» WHAT IS REQUIRED
In the listing that follows, the range to quote begins at the line that has "INSTALLATION & MAINTENANCE" and ends after the line that has "Double power for"; quote it verbatim and add nothing.

» INFORMATION PROVIDED
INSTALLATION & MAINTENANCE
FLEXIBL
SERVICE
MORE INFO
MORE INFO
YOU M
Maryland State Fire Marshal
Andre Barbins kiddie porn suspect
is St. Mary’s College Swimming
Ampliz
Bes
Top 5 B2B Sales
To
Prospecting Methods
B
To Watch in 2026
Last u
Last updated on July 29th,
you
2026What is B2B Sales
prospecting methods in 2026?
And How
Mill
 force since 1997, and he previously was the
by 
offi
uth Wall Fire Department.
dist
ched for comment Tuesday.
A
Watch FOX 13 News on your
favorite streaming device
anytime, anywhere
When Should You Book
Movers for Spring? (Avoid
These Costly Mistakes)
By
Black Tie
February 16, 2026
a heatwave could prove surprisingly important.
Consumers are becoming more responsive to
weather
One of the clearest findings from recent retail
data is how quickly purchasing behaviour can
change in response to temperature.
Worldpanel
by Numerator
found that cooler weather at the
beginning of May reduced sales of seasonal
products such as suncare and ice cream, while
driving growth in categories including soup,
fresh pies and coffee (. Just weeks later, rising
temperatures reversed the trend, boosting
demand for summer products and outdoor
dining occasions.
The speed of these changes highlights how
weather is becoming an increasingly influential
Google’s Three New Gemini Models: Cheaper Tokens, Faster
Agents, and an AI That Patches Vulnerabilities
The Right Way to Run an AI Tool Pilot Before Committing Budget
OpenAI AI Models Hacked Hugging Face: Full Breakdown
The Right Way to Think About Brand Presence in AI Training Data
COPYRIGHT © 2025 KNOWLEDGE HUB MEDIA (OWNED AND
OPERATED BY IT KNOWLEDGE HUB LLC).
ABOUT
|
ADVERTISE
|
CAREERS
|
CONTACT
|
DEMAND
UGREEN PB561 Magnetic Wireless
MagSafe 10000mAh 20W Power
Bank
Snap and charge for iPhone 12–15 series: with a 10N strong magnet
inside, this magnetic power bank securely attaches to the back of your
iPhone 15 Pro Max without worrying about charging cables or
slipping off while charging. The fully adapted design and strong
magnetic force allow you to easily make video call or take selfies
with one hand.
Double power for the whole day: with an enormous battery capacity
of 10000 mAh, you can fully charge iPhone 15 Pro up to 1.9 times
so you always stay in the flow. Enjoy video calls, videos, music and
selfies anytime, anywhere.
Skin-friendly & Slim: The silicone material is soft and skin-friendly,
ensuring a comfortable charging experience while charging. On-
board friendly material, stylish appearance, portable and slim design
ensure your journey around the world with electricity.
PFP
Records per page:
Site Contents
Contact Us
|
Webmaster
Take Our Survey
* * *
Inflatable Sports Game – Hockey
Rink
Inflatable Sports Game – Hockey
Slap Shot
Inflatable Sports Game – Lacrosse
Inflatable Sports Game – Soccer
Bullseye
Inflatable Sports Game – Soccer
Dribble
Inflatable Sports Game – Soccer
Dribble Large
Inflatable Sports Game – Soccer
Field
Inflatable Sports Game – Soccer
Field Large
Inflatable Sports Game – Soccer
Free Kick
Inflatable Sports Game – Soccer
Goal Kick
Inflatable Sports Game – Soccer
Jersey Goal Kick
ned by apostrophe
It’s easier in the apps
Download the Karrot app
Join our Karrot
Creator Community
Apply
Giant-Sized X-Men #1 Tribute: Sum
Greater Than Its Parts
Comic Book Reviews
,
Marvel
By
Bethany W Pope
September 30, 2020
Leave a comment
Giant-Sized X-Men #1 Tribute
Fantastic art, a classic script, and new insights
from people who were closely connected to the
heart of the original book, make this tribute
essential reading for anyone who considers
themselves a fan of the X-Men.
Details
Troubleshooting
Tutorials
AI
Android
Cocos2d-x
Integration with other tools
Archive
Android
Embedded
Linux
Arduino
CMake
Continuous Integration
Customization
* * *
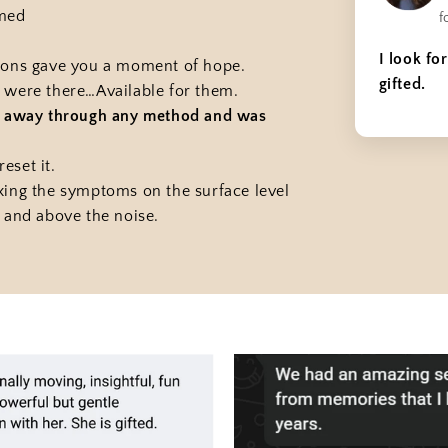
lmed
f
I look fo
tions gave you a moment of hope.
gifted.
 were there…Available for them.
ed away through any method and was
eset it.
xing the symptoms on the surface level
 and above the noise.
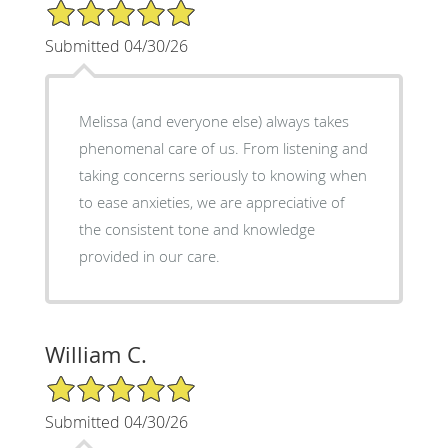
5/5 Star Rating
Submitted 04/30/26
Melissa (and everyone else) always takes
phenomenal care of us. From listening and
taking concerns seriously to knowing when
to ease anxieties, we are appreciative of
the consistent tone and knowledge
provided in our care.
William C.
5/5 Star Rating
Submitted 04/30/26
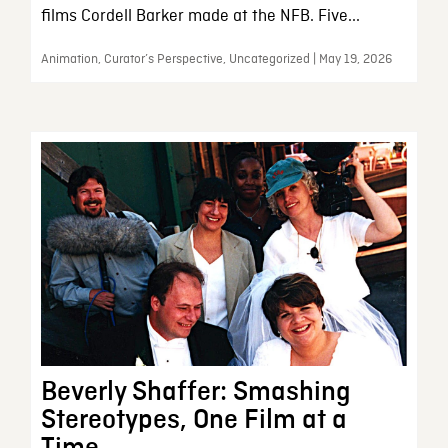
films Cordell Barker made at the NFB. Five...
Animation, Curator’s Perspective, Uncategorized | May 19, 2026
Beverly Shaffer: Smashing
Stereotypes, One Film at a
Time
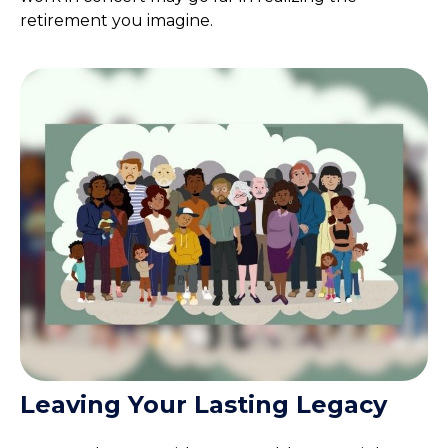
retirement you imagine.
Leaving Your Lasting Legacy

» EXERCISE OUTPUT
INSTALLATION & MAINTENANCE
FLEXIBL
SERVICE
MORE INFO
MORE INFO
YOU M
Maryland State Fire Marshal
Andre Barbins kiddie porn suspect
is St. Mary’s College Swimming
Ampliz
Bes
Top 5 B2B Sales
To
Prospecting Methods
B
To Watch in 2026
Last u
Last updated on July 29th,
you
2026What is B2B Sales
prospecting methods in 2026?
And How
Mill
 force since 1997, and he previously was the
by 
offi
uth Wall Fire Department.
dist
ched for comment Tuesday.
A
Watch FOX 13 News on your
favorite streaming device
anytime, anywhere
When Should You Book
Movers for Spring? (Avoid
These Costly Mistakes)
By
Black Tie
February 16, 2026
a heatwave could prove surprisingly important.
Consumers are becoming more responsive to
weather
One of the clearest findings from recent retail
data is how quickly purchasing behaviour can
change in response to temperature.
Worldpanel
by Numerator
found that cooler weather at the
beginning of May reduced sales of seasonal
products such as suncare and ice cream, while
driving growth in categories including soup,
fresh pies and coffee (. Just weeks later, rising
temperatures reversed the trend, boosting
demand for summer products and outdoor
dining occasions.
The speed of these changes highlights how
weather is becoming an increasingly influential
Google’s Three New Gemini Models: Cheaper Tokens, Faster
Agents, and an AI That Patches Vulnerabilities
The Right Way to Run an AI Tool Pilot Before Committing Budget
OpenAI AI Models Hacked Hugging Face: Full Breakdown
The Right Way to Think About Brand Presence in AI Training Data
COPYRIGHT © 2025 KNOWLEDGE HUB MEDIA (OWNED AND
OPERATED BY IT KNOWLEDGE HUB LLC).
ABOUT
|
ADVERTISE
|
CAREERS
|
CONTACT
|
DEMAND
UGREEN PB561 Magnetic Wireless
MagSafe 10000mAh 20W Power
Bank
Snap and charge for iPhone 12–15 series: with a 10N strong magnet
inside, this magnetic power bank securely attaches to the back of your
iPhone 15 Pro Max without worrying about charging cables or
slipping off while charging. The fully adapted design and strong
magnetic force allow you to easily make video call or take selfies
with one hand.
Double power for the whole day: with an enormous battery capacity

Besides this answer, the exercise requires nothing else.